Deutschland von vielen Seiten
Wenn ein Jude Dachau besucht und nachher zugibt, dass es schwer war, damit aber
das Essen in der Kantine meint und dass er nie mehr soviel auf einmal essen
will, dann ist Henryk M. Broder vor Ort. Der Journalist der spitzen Zunge und
spitzen Feder, der die Polemik zum Markenzeichen erkoren hat. Der Jude, der
allein schon deswegen Schweinefleisch isst (neben dem ständigen Hunger,
natürlich), damit auf keinen Fall an einem Sabbath alle Juden alle Gebote
erfüllen.

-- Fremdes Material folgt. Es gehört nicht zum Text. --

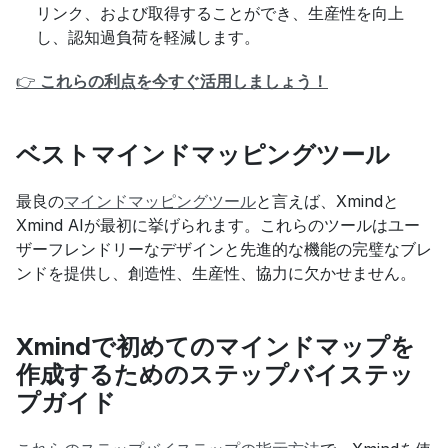
リンク、および取得することができ、生産性を向上
し、認知過負荷を軽減します。
👉
 これらの利点を今すぐ活用しましょう！
ベストマインドマッピングツール
最良の
マインドマッピングツール
と言えば、Xmindと
Xmind AIが最初に挙げられます。これらのツールはユー
ザーフレンドリーなデザインと先進的な機能の完璧なブレ
ンドを提供し、創造性、生産性、協力に欠かせません。
Xmindで初めてのマインドマップを
作成するためのステップバイステッ
プガイド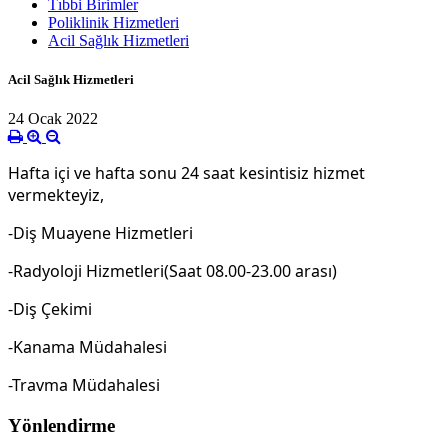
Tıbbi Birimler
Poliklinik Hizmetleri
Acil Sağlık Hizmetleri
Acil Sağlık Hizmetleri
24 Ocak 2022
Hafta içi ve hafta sonu 24 saat kesintisiz hizmet
vermekteyiz,
-Diş Muayene Hizmetleri
-Radyoloji Hizmetleri(Saat 08.00-23.00 arası)
-Diş Çekimi
-Kanama Müdahalesi
-Travma Müdahalesi
Yönlendirme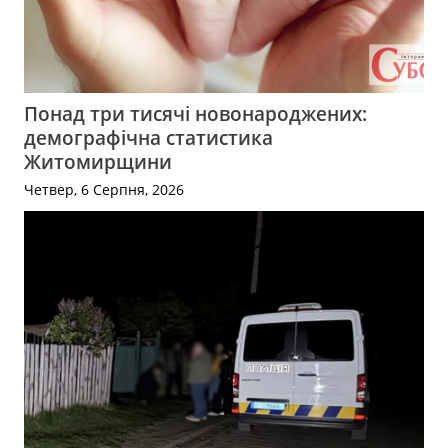
Понад три тисячі новонароджених:
демографічна статистика
Житомирщини
Четвер, 6 Серпня, 2026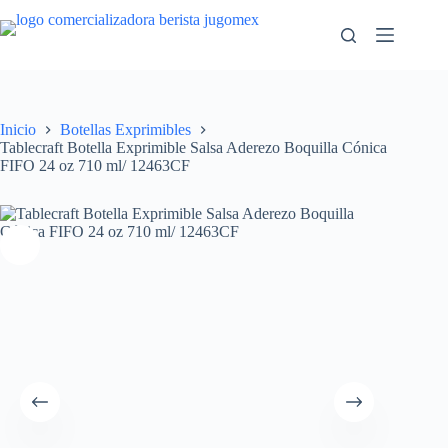
Saltar
al
contenido
Inicio
Botellas Exprimibles
Tablecraft Botella Exprimible Salsa Aderezo Boquilla Cónica
FIFO 24 oz 710 ml/ 12463CF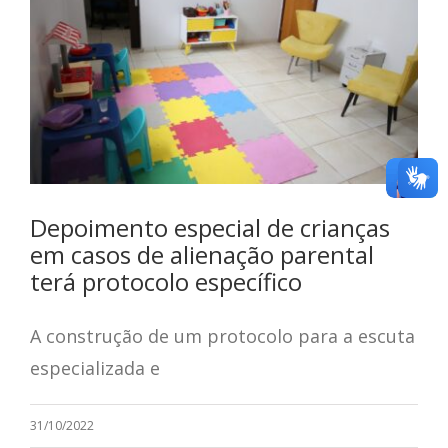
teste
Click here
Depoimento especial de crianças
em casos de alienação parental
terá protocolo específico
A construção de um protocolo para a escuta
especializada e
31/10/2022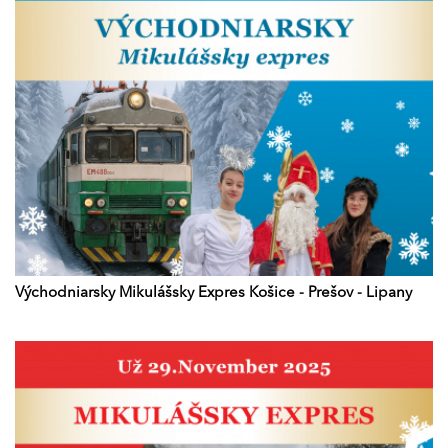
Východniarsky Mikulášsky Expres Košice - Prešov - Lipany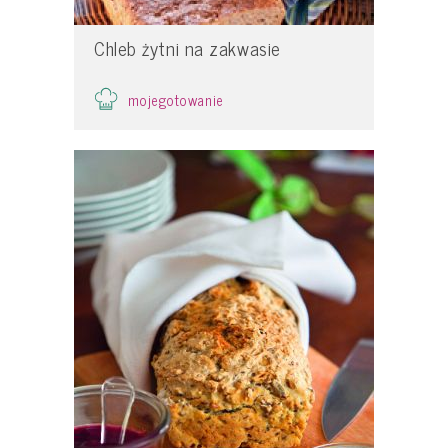
Chleb żytni na zakwasie
mojegotowanie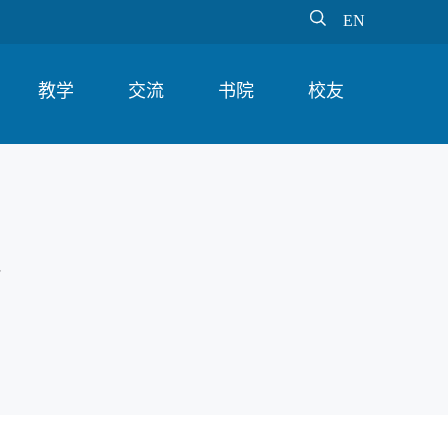

EN
教学
交流
书院
校友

Denn dies hätte das sofortige Erscheinen des Messias und damit das
Weltende zur Folge, ein Geschehen, das Broder auf jeden Fall hinauszögern
möchte.
Diese zugespitzte Polemik kann man mögen oder auch nicht, kühl lässt sie auf
keinen Fall. Kongenial ergänzt wird Broder in diesem Experiment, welches dem
Buch zugrunde liegt, durch den höchst integrierten, gerne ein Bier trinkenden,
Moslem, der versucht, vom Glauben zum Wissen zu finden, Hamed Abdel-Samad,
sachlich, nüchtern, differenziert (wobei es am Ende der Reise nicht ausbleibt,
dass Broder hier und da die Polemik zurückfährt, Abdel-Samad im Gegenzug das
spitze Wort durchaus zu schätzen gelernt hat).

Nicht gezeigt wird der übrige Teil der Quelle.